Without the pictures, retype each line below exactly as it stands.

========================

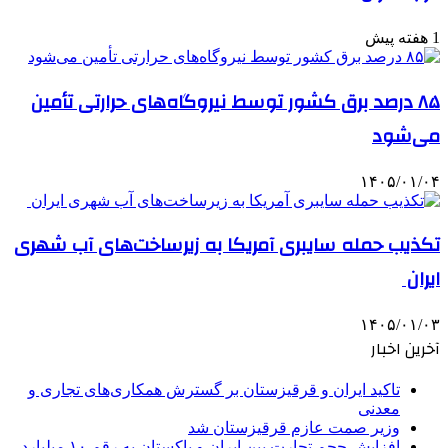
1 هفته پیش
۸۵ درصد برق کشور توسط نیروگاه‌های حرارتی تأمین
می‌شود
۱۴۰۵/۰۱/۰۴
تکذیب حمله سایبری آمریکا به زیرساخت‌های آب شهری
ایران
۱۴۰۵/۰۱/۰۳
آخرین اخبار
تاکید ایران و قرقیزستان بر گسترش همکاری‌های تجاری و
معدنی
وزیر صمت عازم قرقیزستان شد
افزایش حجم تجارت بین ایران و پاکستان به رقم ۱۰ میلیارد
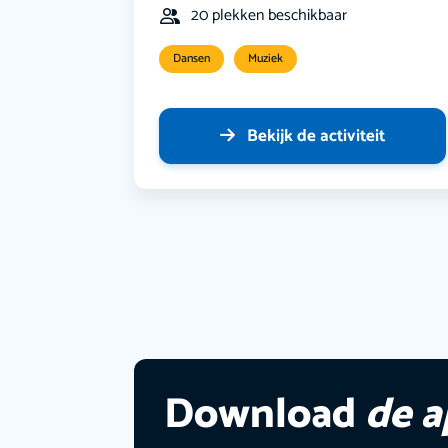
20 plekken beschikbaar
Dansen
Muziek
Bekijk de activiteit
Download
de 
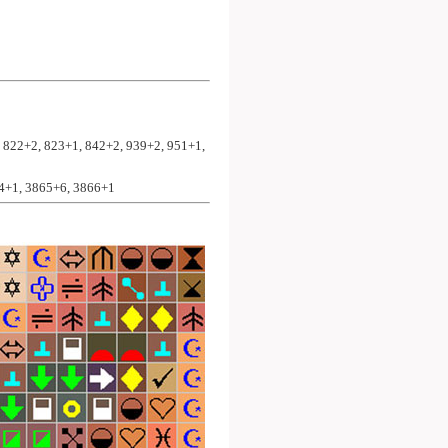
 822+2, 823+1, 842+2, 939+2, 951+1, 
64+1, 3865+6, 3866+1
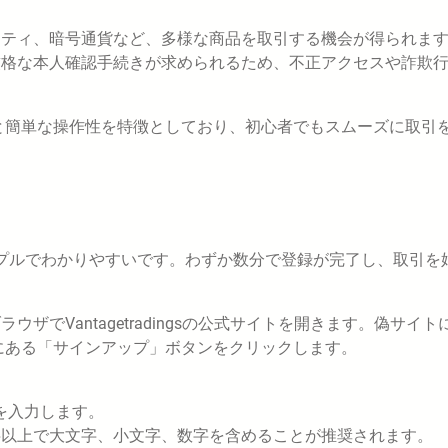
ィティ、暗号通貨など、多様な商品を取引する機会が得られま
厳格な本人確認手続きが求められるため、不正アクセスや詐欺
ーな設計と簡単な操作性を特徴としており、初心者でもスムーズに取引
通り、シンプルでわかりやすいです。わずか数分で登録が完了し、取引を
ウザでVantagetradingsの公式サイトを開きます。偽サイト
にある「サインアップ」ボタンをクリックします。
を入力します。
字以上で大文字、小文字、数字を含めることが推奨されます。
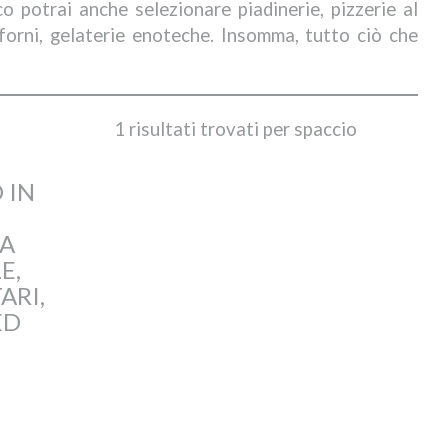
co potrai anche selezionare piadinerie, pizzerie al
, forni, gelaterie enoteche. Insomma, tutto ciò che
1 risultati trovati per spaccio
 IN
DA
E,
ARI,
ED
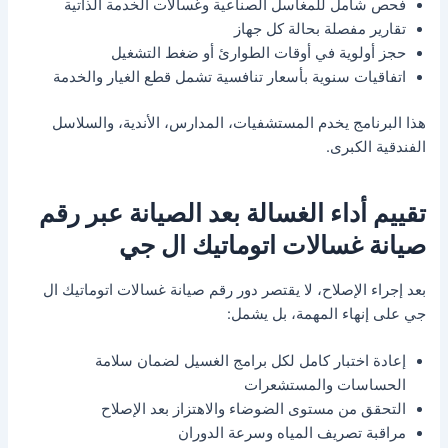
فحص شامل للمغاسل الصناعية وغسالات الخدمة الذاتية
تقارير مفصلة بحالة كل جهاز
حجز أولوية في أوقات الطوارئ أو ضغط التشغيل
اتفاقيات سنوية بأسعار تنافسية تشمل قطع الغيار والخدمة
هذا البرنامج يخدم المستشفيات، المدارس، الأندية، والسلاسل
الفندقية الكبرى.
تقييم أداء الغسالة بعد الصيانة عبر رقم
صيانة غسالات اتوماتيك ال جي
بعد إجراء الإصلاح، لا يقتصر دور رقم صيانة غسالات اتوماتيك ال
جي على إنهاء المهمة، بل يشمل:
إعادة اختبار كامل لكل برامج الغسيل لضمان سلامة
الحساسات والمستشعرات
التحقق من مستوى الضوضاء والاهتزاز بعد الإصلاح
مراقبة تصريف المياه وسرعة الدوران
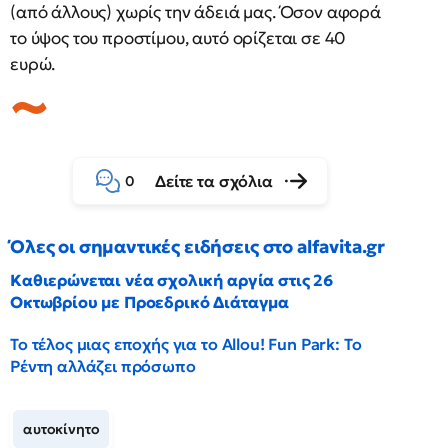
(από άλλους) χωρίς την άδειά μας. Όσον αφορά
το ύψος του προστίμου, αυτό ορίζεται σε 40
ευρώ.
Δείτε τα σχόλια
0
Όλες οι σημαντικές ειδήσεις στο alfavita.gr
Καθιερώνεται νέα σχολική αργία στις 26
Οκτωβρίου με Προεδρικό Διάταγμα
Το τέλος μιας εποχής για το Allou! Fun Park: Το
Ρέντη αλλάζει πρόσωπο
αυτοκίνητο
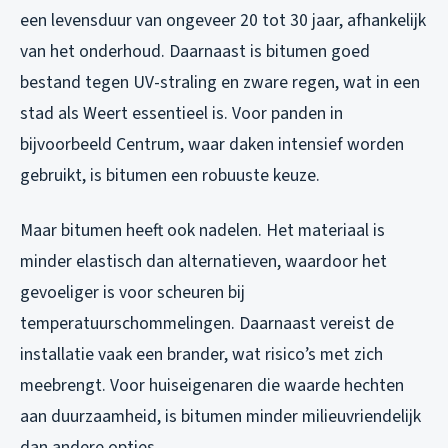
een levensduur van ongeveer 20 tot 30 jaar, afhankelijk
van het onderhoud. Daarnaast is bitumen goed
bestand tegen UV-straling en zware regen, wat in een
stad als Weert essentieel is. Voor panden in
bijvoorbeeld Centrum, waar daken intensief worden
gebruikt, is bitumen een robuuste keuze.
Maar bitumen heeft ook nadelen. Het materiaal is
minder elastisch dan alternatieven, waardoor het
gevoeliger is voor scheuren bij
temperatuurschommelingen. Daarnaast vereist de
installatie vaak een brander, wat risico’s met zich
meebrengt. Voor huiseigenaren die waarde hechten
aan duurzaamheid, is bitumen minder milieuvriendelijk
dan andere opties.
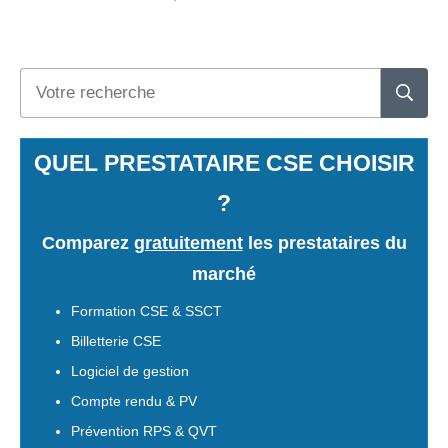
QUEL PRESTATAIRE CSE CHOISIR
?
Comparez
gratuitement
les prestataires du
marché
Formation CSE & SSCT
Billetterie CSE
Logiciel de gestion
Compte rendu & PV
Prévention RPS & QVT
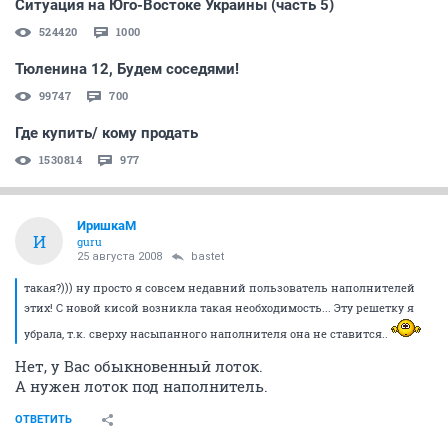
Ситуация на Юго-Востоке Украины (часть 5)
524420
1000
Тюленина 12, Будем соседями!
99747
700
Где купить/ кому продать
1530814
977
ИришкаМ
И
guru
25 августа 2008
bastet
такая?))) ну просто я совсем недавний пользователь наполнителей
этих! С новой кисой возникла такая необходимость... Эту решетку я
убрала, т.к. сверху насыпанного наполнителя она не ставится..
Нет, у Вас обыкновенный лоток.
А нужен лоток под наполнитель.
ОТВЕТИТЬ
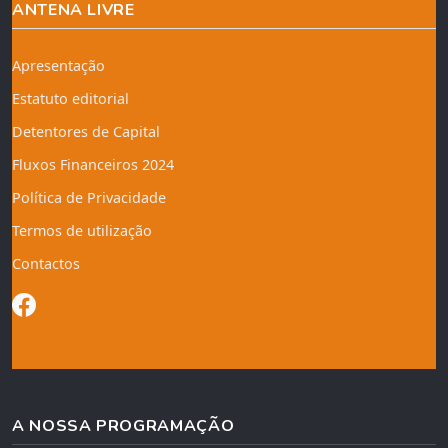
ANTENA LIVRE
Apresentação
Estatuto editorial
Detentores de Capital
Fluxos Financeiros 2024
Política de Privacidade
Termos de utilização
Contactos
A NOSSA PROGRAMAÇÃO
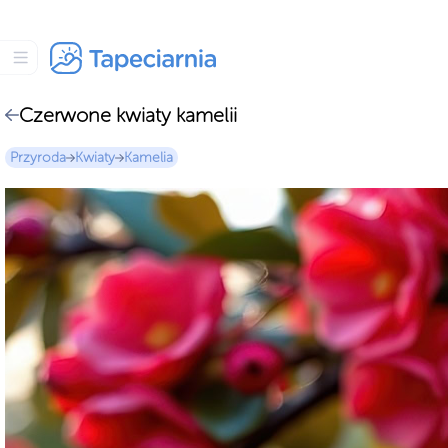
Czerwone kwiaty kamelii
Przyroda
Kwiaty
Kamelia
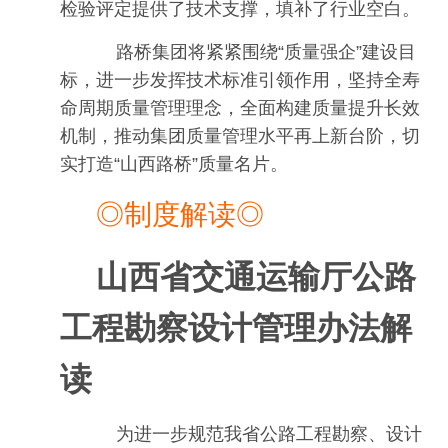
检验评定提供了技术支撑，填补了行业空白。
路桥集团将紧紧围绕“质量强企”建设目
标，进一步发挥技术标准引领作用，坚持全寿
命周期质量管理理念，全面构建质量提升长效
机制，推动集团质量管理水平再上新台阶，切
实打造“山西路桥”质量名片。
◎制度解读◎
山西省交通运输厅公路
工程勘察设计管理办法解
读
为进一步规范我省公路工程勘察、设计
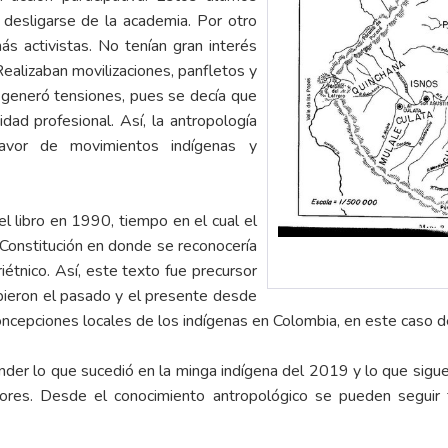
n desligarse de la academia. Por otro
ás activistas. No tenían gran interés
Realizaban movilizaciones, panfletos y
 generó tensiones, pues se decía que
idad profesional. Así, la antropología
favor de movimientos indígenas y
el libro en 1990, tiempo en el cual el
 Constitución en donde se reconocería
iétnico. Así, este texto fue precursor
ibieron el pasado y el presente desde
oncepciones locales de los indígenas en Colombia, en este caso d
ender lo que sucedió en la minga indígena del 2019 y lo que sig
ores. Desde el conocimiento antropológico se pueden seguir 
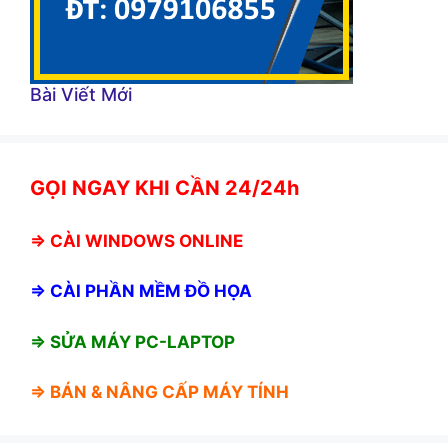
Bài Viết Mới
GỌI NGAY KHI CẦN 24/24h
⇒
CÀI WINDOWS ONLINE
⇒
CÀI PHẦN MỀM ĐỒ HỌA
⇒ SỬA MÁY PC-LAPTOP
⇒ BÁN &
NÂNG CẤP MÁY TÍNH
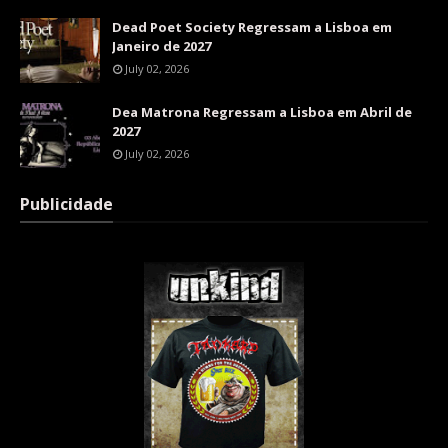
Dead Poet Society Regressam a Lisboa em
Janeiro de 2027
July 02, 2026
Dea Matrona Regressam a Lisboa em Abril de
2027
July 02, 2026
Publicidade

========================

WRITTEN RESPONSE
1 هفته پیش
۸۵ درصد برق کشور توسط نیروگاه‌های حرارتی تأمین
می‌شود
۱۴۰۵/۰۱/۰۴
تکذیب حمله سایبری آمریکا به زیرساخت‌های آب شهری
ایران
۱۴۰۵/۰۱/۰۳
آخرین اخبار
تاکید ایران و قرقیزستان بر گسترش همکاری‌های تجاری و
معدنی
وزیر صمت عازم قرقیزستان شد
افزایش حجم تجارت بین ایران و پاکستان به رقم ۱۰ میلیارد
20 plekken beschikbaar
Dansen
Muziek
Bekijk de activiteit
Download
de 
 822+2, 823+1, 842+2, 939+2, 951+1, 
64+1, 3865+6, 3866+1
ィティ、暗号通貨など、多様な商品を取引する機会が得られま
厳格な本人確認手続きが求められるため、不正アクセスや詐欺
ーな設計と簡単な操作性を特徴としており、初心者でもスムーズに取引
通り、シンプルでわかりやすいです。わずか数分で登録が完了し、取引を
ウザでVantagetradingsの公式サイトを開きます。偽サイト
にある「サインアップ」ボタンをクリックします。
を入力します。
字以上で大文字、小文字、数字を含めることが推奨されます。
co potrai anche selezionare piadinerie, pizzerie al
, forni, gelaterie enoteche. Insomma, tutto ciò che
1 risultati trovati per spaccio
 IN
DA
E,
ARI,
ED
فحص شامل للمغاسل الصناعية وغسالات الخدمة الذاتية
تقارير مفصلة بحالة كل جهاز
حجز أولوية في أوقات الطوارئ أو ضغط التشغيل
اتفاقيات سنوية بأسعار تنافسية تشمل قطع الغيار والخدمة
هذا البرنامج يخدم المستشفيات، المدارس، الأندية، والسلاسل
الفندقية الكبرى.
تقييم أداء الغسالة بعد الصيانة عبر رقم
صيانة غسالات اتوماتيك ال جي
بعد إجراء الإصلاح، لا يقتصر دور رقم صيانة غسالات اتوماتيك ال
جي على إنهاء المهمة، بل يشمل:
إعادة اختبار كامل لكل برامج الغسيل لضمان سلامة
الحساسات والمستشعرات
التحقق من مستوى الضوضاء والاهتزاز بعد الإصلاح
مراقبة تصريف المياه وسرعة الدوران
(από άλλους) χωρίς την άδειά μας. Όσον αφορά
το ύψος του προστίμου, αυτό ορίζεται σε 40
ευρώ.
Δείτε τα σχόλια
0
Όλες οι σημαντικές ειδήσεις στο alfavita.gr
Καθιερώνεται νέα σχολική αργία στις 26
Οκτωβρίου με Προεδρικό Διάταγμα
Το τέλος μιας εποχής για το Allou! Fun Park: Το
Ρέντη αλλάζει πρόσωπο
αυτοκίνητο
een levensduur van ongeveer 20 tot 30 jaar, afhankelijk
van het onderhoud. Daarnaast is bitumen goed
bestand tegen UV-straling en zware regen, wat in een
stad als Weert essentieel is. Voor panden in
bijvoorbeeld Centrum, waar daken intensief worden
gebruikt, is bitumen een robuuste keuze.
Maar bitumen heeft ook nadelen. Het materiaal is
minder elastisch dan alternatieven, waardoor het
gevoeliger is voor scheuren bij
temperatuurschommelingen. Daarnaast vereist de
installatie vaak een brander, wat risico’s met zich
meebrengt. Voor huiseigenaren die waarde hechten
aan duurzaamheid, is bitumen minder milieuvriendelijk
dan andere opties.
QUEL PRESTATAIRE CSE CHOISIR
?
Comparez
gratuitement
les prestataires du
marché
Formation CSE & SSCT
Billetterie CSE
Logiciel de gestion
Compte rendu & PV
Prévention RPS & QVT
Ситуация на Юго-Востоке Украины (часть 5)
524420
1000
Тюленина 12, Будем соседями!
99747
700
Где купить/ кому продать
1530814
977
ИришкаМ
И
guru
25 августа 2008
bastet
такая?))) ну просто я совсем недавний пользователь наполнителей
этих! С новой кисой возникла такая необходимость... Эту решетку я
убрала, т.к. сверху насыпанного наполнителя она не ставится..
Нет, у Вас обыкновенный лоток.
А нужен лоток под наполнитель.
ОТВЕТИТЬ
ANTENA LIVRE
Apresentação
Estatuto editorial
Detentores de Capital
Fluxos Financeiros 2024
Política de Privacidade
Termos de utilização
Contactos
A NOSSA PROGRAMAÇÃO
Czerwone kwiaty kamelii
Przyroda
Kwiaty
Kamelia
检验评定提供了技术支撑，填补了行业空白。
路桥集团将紧紧围绕“质量强企”建设目
标，进一步发挥技术标准引领作用，坚持全寿
命周期质量管理理念，全面构建质量提升长效
机制，推动集团质量管理水平再上新台阶，切
实打造“山西路桥”质量名片。
◎制度解读◎
山西省交通运输厅公路
工程勘察设计管理办法解
读
为进一步规范我省公路工程勘察、设计
n desligarse de la academia. Por otro
ás activistas. No tenían gran interés
Realizaban movilizaciones, panfletos y
 generó tensiones, pues se decía que
idad profesional. Así, la antropología
favor de movimientos indígenas y
el libro en 1990, tiempo en el cual el
 Constitución en donde se reconocería
iétnico. Así, este texto fue precursor
ibieron el pasado y el presente desde
oncepciones locales de los indígenas en Colombia, en este caso d
ender lo que sucedió en la minga indígena del 2019 y lo que sig
ores. Desde el conocimiento antropológico se pueden seguir 
Bài Viết Mới
GỌI NGAY KHI CẦN 24/24h
⇒
CÀI WINDOWS ONLINE
⇒
CÀI PHẦN MỀM ĐỒ HỌA
⇒ SỬA MÁY PC-LAPTOP
⇒ BÁN &
NÂNG CẤP MÁY TÍNH
Dead Poet Society Regressam a Lisboa em
Janeiro de 2027
July 02, 2026
Dea Matrona Regressam a Lisboa em Abril de
2027
July 02, 2026
Publicidade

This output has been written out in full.